Ahead of the IFRS 17 Forum, Anthony has provided us with an insight into institutional preparedness.

Anthony, can you please tell the Risk Insights readers a little bit about yourself, your experiences and what your current professional focus is?

I’m a Chartered Accountant, having worked in a number of auditing firms’ accounting technical departments and as a lecturer before joining the FRC in 2014. I lead our work in developing UK accounting standards, including FRS 103 on insurance contracts, developing guidance for company narrative reporting, particular in the Strategic report, and influencing the development of new International Financial Reporting Standards (IFRS) and supporting the process of assessment in advance of their endorsement for use in Europe.
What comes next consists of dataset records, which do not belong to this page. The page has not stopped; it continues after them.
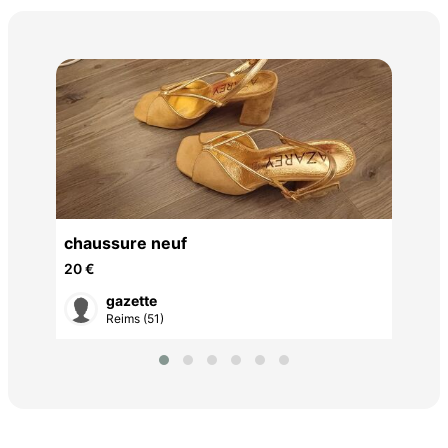
Bas
7 €
chaussure neuf
20 €
gazette
Reims (51)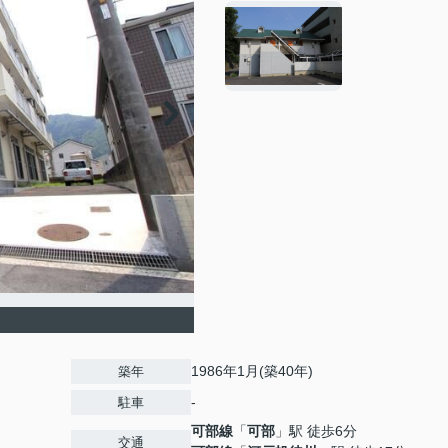
1986年1月(築40年)
築年
-
駐車
可部線
「
可部
」駅 徒歩6分
交通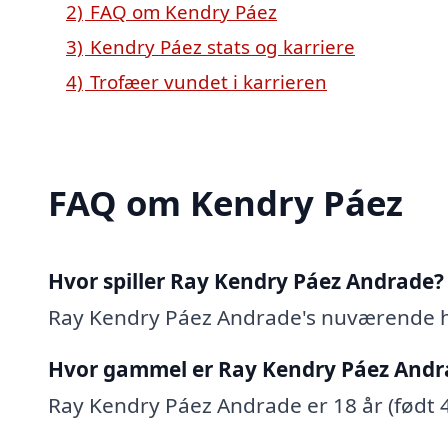
2)
FAQ om Kendry Páez
3)
Kendry Páez stats og karriere
4)
Trofæer vundet i karrieren
FAQ om Kendry Páez
Hvor spiller Ray Kendry Páez Andrade?
Ray Kendry Páez Andrade's nuværende 
Hvor gammel er Ray Kendry Páez Andr
Ray Kendry Páez Andrade er 18 år (født 4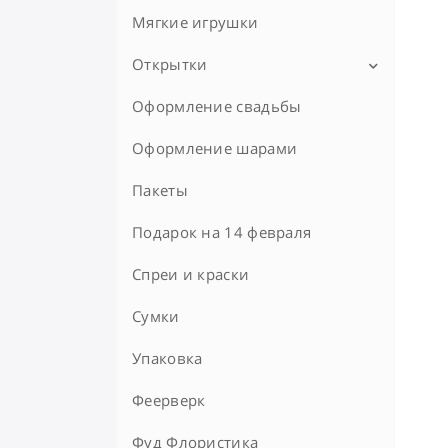
Дону
Мягкие игрушки
Бургеры
Бургеры
Открытки
Вок
Оформление свадьбы
Конверт для денег
Десерты
Оформление шарами
Дессерты
Пакеты
Детское меню
Подарок на 14 февраля
Доставка
Спреи и краски
Завтраки и обеды
Сумки
Бургеры
Комбо
Упаковка
Кофе
Феерверк
Напитки
Фуд Флористика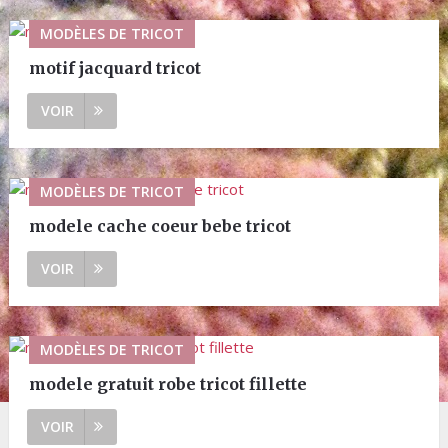
MODÈLES DE TRICOT
motif jacquard tricot
VOIR
MODÈLES DE TRICOT
modele cache coeur bebe tricot
VOIR
MODÈLES DE TRICOT
modele gratuit robe tricot fillette
VOIR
Two areas of particular focus currently are the European endorsement of IFRS 17, the new insurance contracts accounting standard, and developing ideas for the endorsement of IFRS in the UK after its exit from the European Union.

At the IFRS 17 Forum, you will be speaking on your insight regarding – IFRS 17 timelines and institutional preparedness. Why do you believe this is a key talking point in the industry right now and what can risk professionals gain from this insight?

IFRS does not currently include a comprehensive standard for accounting for insurance contracts. Insurance companies from around the world apply a range of different approaches when accounting for such contracts, with international groups often applying different approaches for different parts of their business within the same group accounts.

IFRS 17 introduces, for the first time, consistency across jurisdictions applying IFRS and requires consistency in the accounting for all insurance activities within the same group. Whilst the impact will vary from company to company, depending on its starting point, the move to a consistent accounting approach will in all cases require significant investment in information and accounting systems and require coordinated input from accountants, actuaries, other insurance professionals and IT specialists.

IFRS 17 will provide new insights into the activities of insurance companies as it will require the disaggregation for accounting purposes of insurance contract portfolios in ways not previously seen.

What, in your opinion does the future hold for insurance companies, and how can they ensure they are prepared for full implementation?

Internationally, IFRS 17 has an effective date of years commencing on or after 1 January 2021. However, its use in Europe has not yet been endorsed and it is unlikely that a final decision on its endorsement will be made before 2019.

The endorsement process will be informed by considerations of its impact on the industry and the economy at large. Such considerations require deep analysis of the standard and modelling of its impacts on the financial statements of insurance companies and, in turn, the insurance industry and markets. This can only be done with the cooperation of insurance companies in field testing that will be performed during 2018.

Involvement is such work will also provide the foundations for the system implementation work that will be required should IFRS be endorsed for use in Europe and the UK. For large insurance companies with listings on non-European equity markets, which often require the use of IFRS as issued irrespective of endorsement decisions in Europe, it will also support their move to IFRS for the filing of accounts with those markets.